Our standard of review for sufficiency of the evidence is well-settled. We examine only the evidence most favorable to the State along with all reasonable inferences to be drawn therefrom. If there exists substantive evidence of probative value to establish every material element of an offense beyond a reasonable doubt, we will not disturb the conviction. Geans v. State (1993), Ind. App., 623 N.E.2d 435, 437.
A person commits the crime of murder when he "(1) knowingly or intentionally kills another human being; (2) kills another human being while committing or attempting to commit ... robbery...." I.C. XX-XX-X-X.
With regard to the killing of Keith Wolfe, McLean's argument places considerable weight on the credibility of McMiller's testimony. Specifically, McLean contends that McMiller's testimony was inconsistent on whether Johnson was also firing into the crowd at the time of Keith Wolfe's killing. Further, McLean argues that McMiller did not see the actual shooting, and therefore, Johnson could have fired the fatal shot. It is the function of the trier of fact to resolve conflicts in the testimony and to determine the weight of the evidence and the credibility of the witnesses. The trier of fact is free to believe or disbelieve witnesses as it sees fit. Hall v. State, 634 N.E.2d 837 (Ind. App. 1994). McLean merely asks us to reweigh the evidence and rejudge the credibility of the witnesses, which we will not do. Furthermore, the firearm and toolmark examiner from the crime lab testified as to comparison results and opined that the bullet removed from Wolfe was fired from McLean's 30/30 caliber rifle. We find that the evidence is sufficient to support McLean's conviction for the murder of Keith Wolfe.

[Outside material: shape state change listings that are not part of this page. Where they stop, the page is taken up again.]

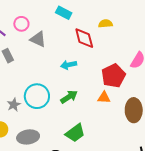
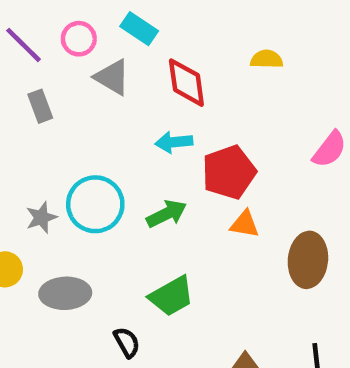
cyan rectangle: (64, 13) -> (139, 29), moved
red diamond: (84, 38) -> (186, 83), moved
red pentagon: (113, 76) -> (229, 172), moved

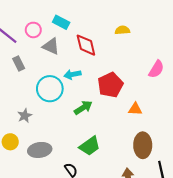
cyan arrow: (174, 142) -> (72, 74), moved
cyan circle: (95, 204) -> (50, 89), moved
orange triangle: (245, 224) -> (135, 109), moved
brown ellipse: (308, 260) -> (143, 145), moved

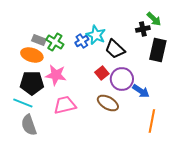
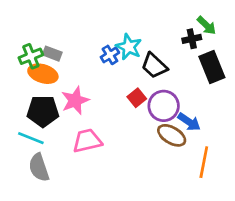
green cross: (55, 42) -> (31, 56), moved, turned 36
black rectangle: (158, 50) -> (212, 67), turned -35
pink star: (56, 75) -> (75, 100), turned -30
brown ellipse: (108, 103) -> (172, 135), moved

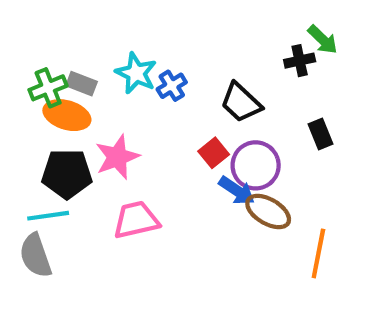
cyan star: (129, 47) -> (136, 73), moved
black rectangle: (212, 67) -> (321, 134), moved, size x0.6
blue arrow: (189, 122) -> (237, 191), moved
cyan line: (31, 138) -> (48, 216), turned -30
gray semicircle: (39, 168) -> (35, 256), moved

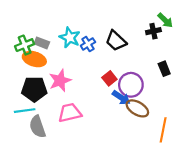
black trapezoid: (241, 103) -> (116, 41), moved
gray semicircle: (35, 256) -> (37, 127), moved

*1349 With regard to the conviction on count IV, McLean argues that none of the State's witnesses actually saw McLean shoot McKinney. However, the record reveals that Michael Adams, a witness for the State, saw McLean raise up from the bushes near the gas station and fire the rifle toward the street where McKinney was shot. Adams testified that it was a long gun with a scope on it. Further testimony revealed that McLean was seen with the rifle back at his apartment complex, that he shot Bickett in the hip as Bickett was exiting and that several witnesses heard shots during that time. Further, the ballistics expert testified that in his expert opinion and based on the comparison tests he performed, the bullet removed from the body of McKinney was also fired from McLean's 30/30 rifle. The evidence is sufficient to support McLean's conviction for the murder of Tajuan McKinney.
CONCLUSION
Based on the foregoing, we conclude that the trial court correctly admitted State's exhibits seventy-five and seventy-six and correctly refused to give defense's tendered instruction on accomplice testimony. We further conclude that McLean's convictions for the murder of Wolfe and McKinney were supported by sufficient evidence.
The trial court is affirmed in all respects.
HOFFMAN, J., and RATLIFF, Senior J., concur.
NOTES
[1] IND. CODE 35-42-1-1 (1993 Supp.).
[2] I.C. XX-XX-X-X (1988).
[3] I.C. XX-XX-X-X.5 (1993 Supp.).
[4] I.C. XX-XX-X-X (1993 Supp.); I.C. XX-XX-X-X (1988).
[5] McMiller was originally charged with two counts of murder, conspiracy to commit robbery as a class A felony and auto theft. As a result of his plea agreement, he was charged only with conspiracy to commit robbery as a class B felony.